Close Reading!

Hello all! For my close reading, I chose the second excerpt from “The Girl Who Was Plugged In”. The passage is found in the middle of the story and details an episode in Delphi’s – and P.Burke’s – new life. Delphi makes her debut in the European market and experiences overwhelming and unsurprising success. She withstands the flurry of the media, wins the attention of overseas consumers, and pleases her handler Mr. Cantle.

To begin, the passage is action-packed and proceeds very quickly. Multiple actions and reactions are captured in six simple lines. The swiftness of this action described in the passage – Delphi’s introduction into the advertising world and her quick ascension into the limelight and into the adoring hearts of the public – mirrors the rapid pace of the consumer capitalist world described in the story as a whole. As we all know, this phenomenon is very real. Products are constantly sensationalized and then just as quickly forgotten or passed up for the next best thing.

This dynamically vicious element of consumerism and the idea of selling a product with a product are over-arching themes in “The Girl Who Was Plugged In” and are further emphasized with Tiptree’s very particular word choice in this passage. Words like “feedback” and “register”, terms ordinarily used to describe viewer or consumer response, refer to Delphi’s emergence on the Euromarket scene. A “flock of viewers” pay close attention to her activity, like materialistic sheep heedlessly following trends. Delphi earns a “solid response” (a spike in viewership and thereby an increase in consumer demand) and is rewarded by Mr. Cantle with even more publicity, no matter how scandalous or dehumanizing (“a nude cook-show called Work Venus”), which was GTX’s goal all along.

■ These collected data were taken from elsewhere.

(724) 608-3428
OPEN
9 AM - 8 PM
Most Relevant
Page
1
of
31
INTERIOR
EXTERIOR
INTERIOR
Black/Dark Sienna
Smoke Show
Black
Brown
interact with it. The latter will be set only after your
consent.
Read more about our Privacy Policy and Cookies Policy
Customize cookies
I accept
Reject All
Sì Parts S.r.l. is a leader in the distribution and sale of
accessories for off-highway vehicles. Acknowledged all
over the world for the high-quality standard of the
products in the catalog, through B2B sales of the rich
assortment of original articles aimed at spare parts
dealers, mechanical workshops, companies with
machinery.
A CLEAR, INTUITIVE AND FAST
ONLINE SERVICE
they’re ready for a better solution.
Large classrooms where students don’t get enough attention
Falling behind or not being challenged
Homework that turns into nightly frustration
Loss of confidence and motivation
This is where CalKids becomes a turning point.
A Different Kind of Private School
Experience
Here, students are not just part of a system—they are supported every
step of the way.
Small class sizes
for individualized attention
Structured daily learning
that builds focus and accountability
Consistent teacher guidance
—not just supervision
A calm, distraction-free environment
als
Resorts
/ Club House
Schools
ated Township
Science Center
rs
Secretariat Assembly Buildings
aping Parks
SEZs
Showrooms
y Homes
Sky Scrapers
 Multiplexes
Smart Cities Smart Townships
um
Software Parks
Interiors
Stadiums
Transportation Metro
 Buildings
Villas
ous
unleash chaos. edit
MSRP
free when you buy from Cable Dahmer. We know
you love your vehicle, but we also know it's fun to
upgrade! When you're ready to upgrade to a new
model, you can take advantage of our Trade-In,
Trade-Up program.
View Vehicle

The entire passage reflects on the larger themes of cutthroat capitalism and manic consumerism in the story through its structure and syntax. If someone were given a crash-course on our supposedly free market capitalism, I can rest assured that they’d be just as flustered, confused, and slightly disgusted as we all were as we attempted to make sense and find reason in James Tiptree Jr.’s “The Girl Who Was Plugged In”.